En juin 2020, les trois prévenus ont été acquittés, mais le Parquet a fait appel de la décision et un second procès devrait en principe se tenir à l’automne. Une ombre pèse toutefois sur la tenue de l’affaire compte tenu d’une procédure d’extradition aux Etats-Unis pesant sur l’ancien agent Frank Schneider pour son implication dans une escroquerie présumée aux cryptomonnaies.

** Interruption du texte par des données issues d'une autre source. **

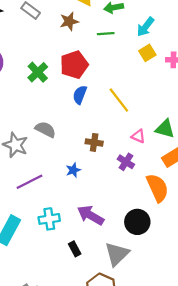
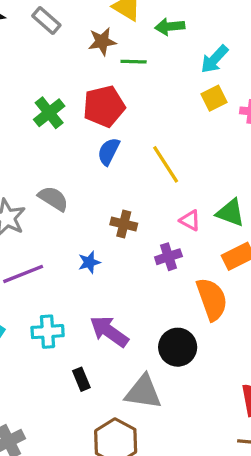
green line: (106, 34) -> (134, 62), moved
purple cross: (126, 162) -> (168, 257), turned 35
gray triangle: (117, 254) -> (143, 392), turned 48

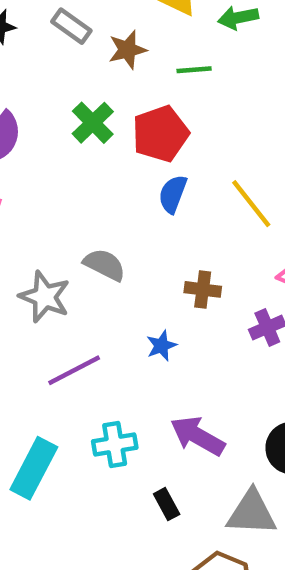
brown star: (102, 41) -> (127, 50), moved
green cross: (49, 113) -> (93, 123), moved

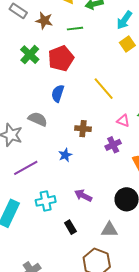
brown star: (127, 50) -> (44, 21), turned 30
blue semicircle: (173, 194) -> (58, 93), moved
purple arrow: (197, 436) -> (83, 196), size x0.7
gray triangle: (252, 513) -> (109, 230), size x0.7

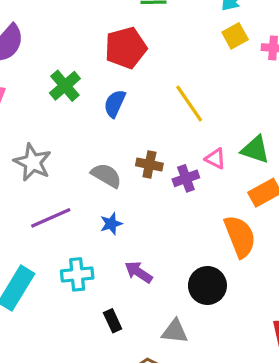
green cross: (30, 55) -> (65, 86), moved
gray semicircle: (38, 119) -> (106, 175), moved
purple cross: (113, 145) -> (186, 178), moved
blue star: (65, 155) -> (111, 224), moved

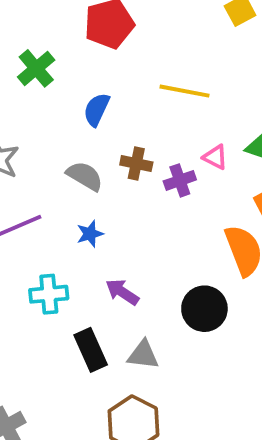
blue semicircle: (115, 104) -> (97, 110), moved
yellow line: (189, 104) -> (185, 91), turned -45
black rectangle: (113, 321) -> (91, 350), size x1.5
gray triangle: (175, 331) -> (143, 355), moved

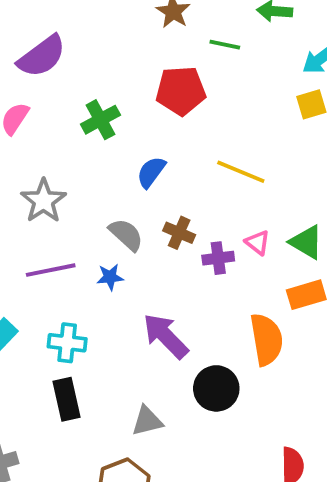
blue star: (90, 234) -> (110, 277), moved
purple arrow: (122, 292) -> (166, 336), moved, size x1.5
black rectangle: (91, 350) -> (66, 399), moved
gray triangle: (143, 355) -> (147, 421), turned -32

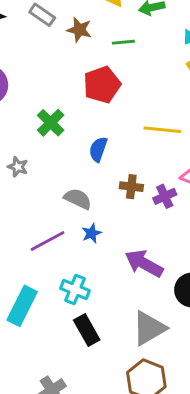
gray star: (44, 201) -> (18, 167), moved, size x0.6
gray semicircle: (126, 235) -> (78, 199), moved
cyan cross: (67, 343) -> (75, 289), turned 32
gray triangle: (147, 421) -> (149, 328), size x1.5

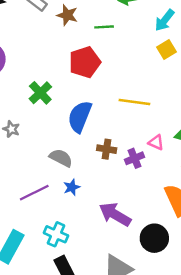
blue semicircle: (98, 149) -> (80, 117), size x1.5

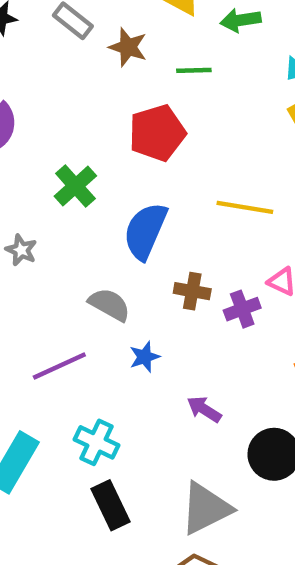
blue star: (72, 187) -> (145, 357), moved
purple arrow: (115, 214) -> (204, 409), size x0.6

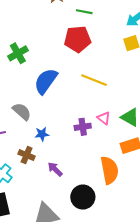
red pentagon: (157, 133) -> (77, 39), moved
brown cross: (192, 291) -> (27, 155), moved
blue star: (145, 357) -> (42, 134), moved

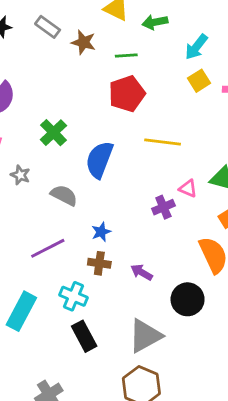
gray semicircle: (22, 111) -> (64, 195), moved
blue star: (42, 134) -> (101, 232), moved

Diplômé en sciences politiques et en littérature allemande, Marco Mille est entré au SRE en 1998. Son ascension est fulgurante. Il en est rapidement devenu le chef des opérations avant d’en prendre la tête en 2003, alors qu’il était loin d’être le premier choix du Premier ministre de l’époque. Jean-Claude Juncker cherchait en effet à recruter un magistrat, ou à tout le moins un juriste, mais faute de candidats, le choix par défaut se porte sur Marco Mille, alors trentenaire. Le jeune directeur s’entoure de Frank Schneider, qu’il nomme à la tête des opérations du service de renseignement. Les deux hommes introduisent des méthodes non conventionnelles d’espionnage, notamment dans le domaine économique.
Méthodes de barbousards
Certaines opérations tournent mal et dérapent, comme en janvier 2007, où Mille, Schneider et Kemmer mettent sur écoute Mariotto sans l’autorisation explicite du chef du gouvernement. Quelques jours plus tard, pour se couvrir ainsi que ses deux équipiers, Mille se rend dans le bureau de Jean-Claude Juncker et enregistre la conversation à l’aide d’une montre espion. L’enregistrement fut d’abord transmis aux membres de la commission de contrôle du Srel, qui vont banaliser son contenu en 2009. Marco Mille est alors convaincu d’avoir été blanchi par les députés.
Mais l’affaire prend une toute autre tournure trois ans plus tard, après les révélations par la presse du contenu de la conversation entre Mille et Juncker. En 2012, l’opposition s’empare de l’affaire qui jette le doute sur l’espionnage politique au Luxembourg. Une commission d’enquête parlementaire s’ouvre et fournit un éclairage sur le mode opératoire controversé du Srel, à la limite de la barbouzerie, et la proximité de certains de ses agents avec les milieux d’affaires russes.
Marco Mille, qui a couvert les dérives de ses agents, perd la confiance de Juncker. Il cherche alors une porte de sortie du Srel. Il vise d’abord le poste de coordinateur de l’Union européenne contre le terrorisme, qui dépend alors de Javier Solana, le premier haut représentant pour la politique étrangère et de sécurité commune de l’UE. Toutefois, le job lui échappe, faute de soutien politique de Juncker, qui avait de grandes ambitions européennes pour lui-même.
Grâce à ses bonnes connexions avec la BND, le service fédéral de renseignement allemand, Marco Mille décroche finalement le poste prestigieux de directeur de la sécurité chez Siemens. Il demande et obtient un congé sans solde et même une promotion de premier conseiller de gouvernement peu avant de quitter la fonction publique. En 2012, lorsque l’affaire du Srel éclate, il est rattrapé par le scandale, mais il garde la confiance de son employeur privé.